Exercise: Every entry below should be transcribed exactly; pictures stay out of the copy.

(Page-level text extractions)
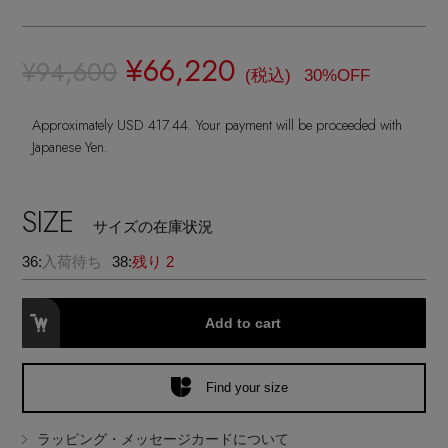
ランジェリー
ネックレス
ヘアアクセサリー
ハンドバッグ
レインシューズ
ジャケット
ウェア
¥66,220
【ジュエリー】シルバーでクールに
インナー
¥94,600
バングル・ブレスレット
(税込)
30%OFF
スマートフォンケース・タブレットケース
財布・小物
ブーツ
ニット
CONTENTS
シューズ
Approximately USD 417.44. Your payment will be proceeded with
リング
アイウェア
ボディバッグ・ウェストポーチ
Japanese Yen.
コート
特集一覧
バッグ・小物
コサージュ・ブローチ
ベルト
クラッチバッグ
SIZE
ルームウェア・パジャマ
サイズの在庫状況
水着・スイムウェア
NEW IN BRAND
アンクレット
グローブ
36:
入荷待ち
38:
残り 2
ボストンバッグ
チャーム
レッグウェア
Add to cart
BRAND NEWS
スーツケース
ポーチ
Find your size
HOT STYLE
ラッピング・メッセージカードについて
チャーム・ストラップ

Answer area:
ランジェリー
ネックレス
ヘアアクセサリー
ハンドバッグ
レインシューズ
ジャケット
ウェア
¥66,220
【ジュエリー】シルバーでクールに
インナー
¥94,600
バングル・ブレスレット
(税込)
30%OFF
スマートフォンケース・タブレットケース
財布・小物
ブーツ
ニット
CONTENTS
シューズ
Approximately USD 417.44. Your payment will be proceeded with
リング
アイウェア
ボディバッグ・ウェストポーチ
Japanese Yen.
コート
特集一覧
バッグ・小物
コサージュ・ブローチ
ベルト
クラッチバッグ
SIZE
ルームウェア・パジャマ
サイズの在庫状況
水着・スイムウェア
NEW IN BRAND
アンクレット
グローブ
36:
入荷待ち
38:
残り 2
ボストンバッグ
チャーム
レッグウェア
Add to cart
BRAND NEWS
スーツケース
ポーチ
Find your size
HOT STYLE
ラッピング・メッセージカードについて
チャーム・ストラップ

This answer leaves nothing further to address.